WHAT IS EXPECTED: Would you please transcribe exactly the lines from the one containing "Where is each" through the end of the material below, and only those?

INPUT RECORDS:
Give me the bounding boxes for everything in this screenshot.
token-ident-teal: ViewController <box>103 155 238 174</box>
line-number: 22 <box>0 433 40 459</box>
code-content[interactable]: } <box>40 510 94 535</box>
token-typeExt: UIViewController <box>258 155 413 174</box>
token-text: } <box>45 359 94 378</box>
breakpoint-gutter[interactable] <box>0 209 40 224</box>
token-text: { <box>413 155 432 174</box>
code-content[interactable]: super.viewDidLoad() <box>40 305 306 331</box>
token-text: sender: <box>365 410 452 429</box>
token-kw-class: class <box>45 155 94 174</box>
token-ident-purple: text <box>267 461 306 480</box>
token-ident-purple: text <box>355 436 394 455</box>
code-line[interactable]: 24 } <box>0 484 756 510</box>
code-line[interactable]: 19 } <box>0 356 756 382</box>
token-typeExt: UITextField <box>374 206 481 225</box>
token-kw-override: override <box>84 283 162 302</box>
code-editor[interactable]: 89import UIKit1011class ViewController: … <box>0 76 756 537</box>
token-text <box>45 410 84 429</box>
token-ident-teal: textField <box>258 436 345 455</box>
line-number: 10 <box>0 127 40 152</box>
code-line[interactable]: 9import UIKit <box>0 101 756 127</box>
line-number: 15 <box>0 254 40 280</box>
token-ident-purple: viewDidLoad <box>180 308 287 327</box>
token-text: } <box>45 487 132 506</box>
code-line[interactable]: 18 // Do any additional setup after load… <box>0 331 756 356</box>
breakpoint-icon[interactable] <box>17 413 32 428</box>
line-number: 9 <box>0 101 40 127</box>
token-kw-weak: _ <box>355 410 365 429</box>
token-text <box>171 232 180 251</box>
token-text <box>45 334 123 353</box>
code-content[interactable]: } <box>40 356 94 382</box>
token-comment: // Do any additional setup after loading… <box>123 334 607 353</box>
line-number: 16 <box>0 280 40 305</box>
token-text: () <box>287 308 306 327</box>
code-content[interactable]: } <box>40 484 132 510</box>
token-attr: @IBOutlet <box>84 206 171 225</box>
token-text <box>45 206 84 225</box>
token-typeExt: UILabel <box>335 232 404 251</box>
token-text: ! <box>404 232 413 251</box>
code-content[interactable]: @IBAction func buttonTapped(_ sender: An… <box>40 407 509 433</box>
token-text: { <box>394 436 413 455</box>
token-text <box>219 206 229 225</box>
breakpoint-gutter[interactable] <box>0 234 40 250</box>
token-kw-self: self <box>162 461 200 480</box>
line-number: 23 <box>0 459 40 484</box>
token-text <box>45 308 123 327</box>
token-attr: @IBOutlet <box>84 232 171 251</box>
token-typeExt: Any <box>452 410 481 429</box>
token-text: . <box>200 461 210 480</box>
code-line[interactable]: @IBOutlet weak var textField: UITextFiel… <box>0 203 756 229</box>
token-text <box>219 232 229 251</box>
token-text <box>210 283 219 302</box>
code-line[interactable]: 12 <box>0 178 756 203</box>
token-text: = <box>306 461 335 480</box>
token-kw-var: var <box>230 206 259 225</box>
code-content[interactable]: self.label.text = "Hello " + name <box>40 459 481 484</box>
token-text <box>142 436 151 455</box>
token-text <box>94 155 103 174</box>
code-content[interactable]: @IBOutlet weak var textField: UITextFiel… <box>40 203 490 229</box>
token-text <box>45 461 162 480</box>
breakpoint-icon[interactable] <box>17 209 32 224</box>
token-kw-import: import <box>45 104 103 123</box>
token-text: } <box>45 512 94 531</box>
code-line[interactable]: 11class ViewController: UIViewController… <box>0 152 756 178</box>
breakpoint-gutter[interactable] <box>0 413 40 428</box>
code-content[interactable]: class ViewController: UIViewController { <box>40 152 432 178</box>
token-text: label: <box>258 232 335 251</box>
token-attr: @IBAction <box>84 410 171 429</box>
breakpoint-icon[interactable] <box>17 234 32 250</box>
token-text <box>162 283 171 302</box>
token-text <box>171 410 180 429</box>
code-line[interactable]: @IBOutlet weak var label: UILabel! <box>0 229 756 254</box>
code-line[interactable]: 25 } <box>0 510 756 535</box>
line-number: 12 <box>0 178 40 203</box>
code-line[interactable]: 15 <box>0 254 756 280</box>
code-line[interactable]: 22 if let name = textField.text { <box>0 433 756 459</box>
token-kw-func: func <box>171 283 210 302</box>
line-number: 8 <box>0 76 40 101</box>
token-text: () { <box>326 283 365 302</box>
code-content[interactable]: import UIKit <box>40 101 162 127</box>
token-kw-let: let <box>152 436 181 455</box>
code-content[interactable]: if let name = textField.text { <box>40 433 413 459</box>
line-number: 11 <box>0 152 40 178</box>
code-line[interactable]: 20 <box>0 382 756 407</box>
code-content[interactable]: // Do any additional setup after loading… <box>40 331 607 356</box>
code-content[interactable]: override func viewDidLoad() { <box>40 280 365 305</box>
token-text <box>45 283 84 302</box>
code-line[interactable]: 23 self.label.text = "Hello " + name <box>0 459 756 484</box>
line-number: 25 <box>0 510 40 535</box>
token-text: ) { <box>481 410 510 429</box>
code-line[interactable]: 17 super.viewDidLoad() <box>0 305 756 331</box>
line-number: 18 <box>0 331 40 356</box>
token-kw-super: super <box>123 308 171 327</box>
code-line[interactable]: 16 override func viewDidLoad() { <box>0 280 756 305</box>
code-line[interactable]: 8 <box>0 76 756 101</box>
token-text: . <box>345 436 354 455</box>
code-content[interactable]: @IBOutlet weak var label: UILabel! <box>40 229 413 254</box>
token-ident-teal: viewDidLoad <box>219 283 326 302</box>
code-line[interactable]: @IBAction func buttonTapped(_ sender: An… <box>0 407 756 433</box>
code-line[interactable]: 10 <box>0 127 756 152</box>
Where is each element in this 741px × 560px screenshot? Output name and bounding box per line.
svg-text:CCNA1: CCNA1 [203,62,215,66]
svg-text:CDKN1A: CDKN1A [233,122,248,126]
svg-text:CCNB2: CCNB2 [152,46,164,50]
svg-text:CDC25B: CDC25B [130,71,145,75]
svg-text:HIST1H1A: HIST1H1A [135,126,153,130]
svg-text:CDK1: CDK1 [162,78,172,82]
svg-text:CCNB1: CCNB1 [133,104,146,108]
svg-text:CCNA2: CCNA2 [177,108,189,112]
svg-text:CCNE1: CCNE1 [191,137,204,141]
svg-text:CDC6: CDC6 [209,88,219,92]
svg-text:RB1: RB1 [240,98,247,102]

EXERCISE ANSWER:
Where is each element in this 741px × 560px screenshot? Output name and bounding box per line.
svg-text:CCNA1: CCNA1 [203,62,215,66]
svg-text:CDKN1A: CDKN1A [233,122,248,126]
svg-text:CCNB2: CCNB2 [152,46,164,50]
svg-text:CDC25B: CDC25B [130,71,145,75]
svg-text:HIST1H1A: HIST1H1A [135,126,153,130]
svg-text:CDK1: CDK1 [162,78,172,82]
svg-text:CCNB1: CCNB1 [133,104,146,108]
svg-text:CCNA2: CCNA2 [177,108,189,112]
svg-text:CCNE1: CCNE1 [191,137,204,141]
svg-text:CDC6: CDC6 [209,88,219,92]
svg-text:RB1: RB1 [240,98,247,102]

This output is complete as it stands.